Ela pega uma bandeja cheia de bebidas e se dirige a uma mesa para entregá-las.
Balanço a cabeça, confuso. Estou irritado com a mentira, pois agora Karol deve estar pensando em mil coisas diferentes. Mas também estou aliviado por ela ter mentido. Eu não queria ver Valentina.
Levanto, anoto alguns pedidos e fecho três contas, mas, assim que Gaston consegue assumir tudo, volto para os fundos. Karol não está na cozinha. Procuro-a, mas Aaron aponta para a porta, indicando que ela está no intervalo.
Quando abro a porta que dá para o beco, vejo Karol recostada na parede, os braços cruzados na frente do peito. Ela me olha assim que saio, e vejo uma onda imediata de alívio tomar conta do seu rosto.
Ela estava com ciúme.
Tenta disfarçar com um sorriso forçado, mas vi a expressão no seu rosto antes de ela conseguir escondê-la.
Eu me aproximo e me encosto na parede, assim como ela.
- Era mentira de Mary Anne. Valentina não está aqui, ela inventou isso.
Ela semicerra os olhos, confusa.
- Por que ela...? Karol para de falar, e um sorrisinho se abre nos seus lábios. -Caramba. Mary Anne gosta de uma treta. Ela não parece estar zangada por Mary Anne ter mentido.
Parece impressionada.
Vê-la sorrindo me faz sorrir também, e depois digo: - Você estava com ciúmes.
Karol revira os olhos.
- Não estava.
- Estava, sim.
Ela se afasta da parede e se dirige à escada, mas para bem na minha frente. Ela vira o rosto para mim, e não sei o que sua expressão significa.
Não sei o que ela está prestes a fazer, mas se ela tentasse me beijar, eu ganharia a noite, porra.

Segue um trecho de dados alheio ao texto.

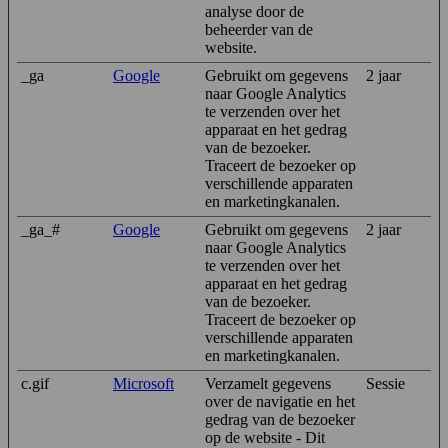
analyse door de
beheerder van de
website.
_ga
Google
Gebruikt om gegevens
2 jaar
naar Google Analytics
te verzenden over het
apparaat en het gedrag
van de bezoeker.
Traceert de bezoeker op
verschillende apparaten
en marketingkanalen.
_ga_#
Google
Gebruikt om gegevens
2 jaar
naar Google Analytics
te verzenden over het
apparaat en het gedrag
van de bezoeker.
Traceert de bezoeker op
verschillende apparaten
en marketingkanalen.
c.gif
Microsoft
Verzamelt gegevens
Sessie
over de navigatie en het
gedrag van de bezoeker
op de website - Dit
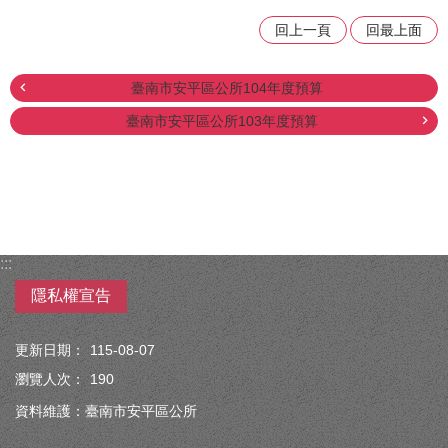
回上一頁
回最上面
臺南市安平區公所104年度預算
臺南市安平區公所103年度預算
:::
隱私權宣告
更新日期：
115-08-07
瀏覽人次：
190
資料維護：臺南市安平區公所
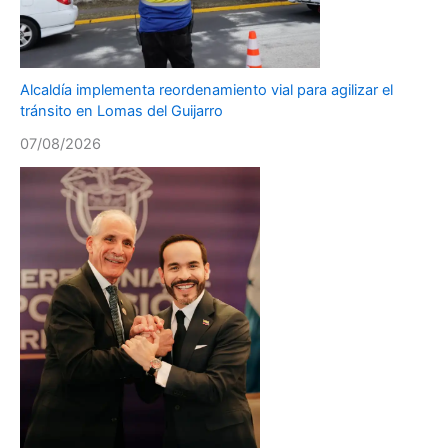
Alcaldía implementa reordenamiento vial para agilizar el
tránsito en Lomas del Guijarro
07/08/2026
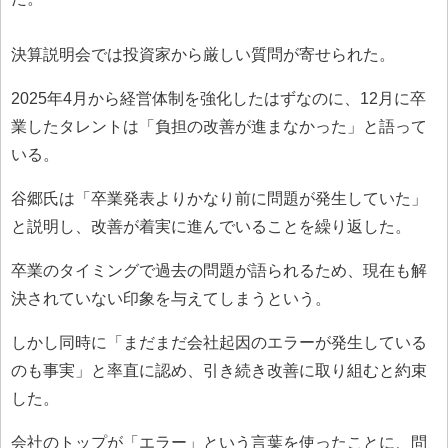
決算説明会では投資家から厳しい質問が寄せられた。
2025年4月から経営体制を強化したはずなのに、12月に卒
業したタレントは「負担の改善が進まなかった」と語って
いる。
谷郷氏は「卒業発表よりかなり前に問題が発生していた」
と説明し、改善が着実に進んでいることを繰り返した。
卒業のタイミングで過去の問題が語られるため、現在も解
決されていない印象を与えてしまうという。
しかし同時に「まだまだ会社起因のエラーが発生している
のも事実」と率直に認め、引き続き改善に取り組むと約束
した。
会社のトップが「エラー」という言葉を使ったことに、問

Cansei desse vaivém com ela.
Cansei de escondê-la.
Eu daria de tudo para poder conhecê-la melhor sem me preocupar com as
consequências, para poder lhe fazer perguntas que não tivessem nada a ver
com Agua ou com os Bernasconi.
Quero beijá-la em público, quero levá-la
para casa comigo, quero saber como é dormir e acordar ao seu lado.
Gosto dela pra caralho, e, quanto mais o tempo passa, mais eu não quero me separar dela.
- Queria dar meu aviso prévio de duas semanas. Diz ela.
Merda. Mordo meu lábio até ter certeza de que não vou cair de joelhos e implorar para que ela fique.
- Por quê?
Ela hesita e depois diz: - Você sabe o porquê.
Então desaparece depois de entrar, e eu me sento com meus sentimentos de merda.
Fico encarando minha picape com uma vontade imensa de ir direto para a casa de Diego e Claudia e lhes contar tudo sobre Karol.
Quero contar o quanto ela é altruísta. Quero contar o quanto ela é trabalhadora. Quero contar o quanto ela é tolerante, pois todos nós temos infernizado sua vida, e mesmo assim ela não parece se ressentir de nenhum de nós.
Quero contar a eles tudo o que Karol tem de maravilhoso, mas, acima de tudo, quero contar a Karol o quanto errei quando lhe disse que não seria bom para April tê-la em sua vida.
Quem sou eu para dizer isso a uma mãe sobre sua própria filha?
Porra, quem sou eu para fazer esse tipo de julgamento?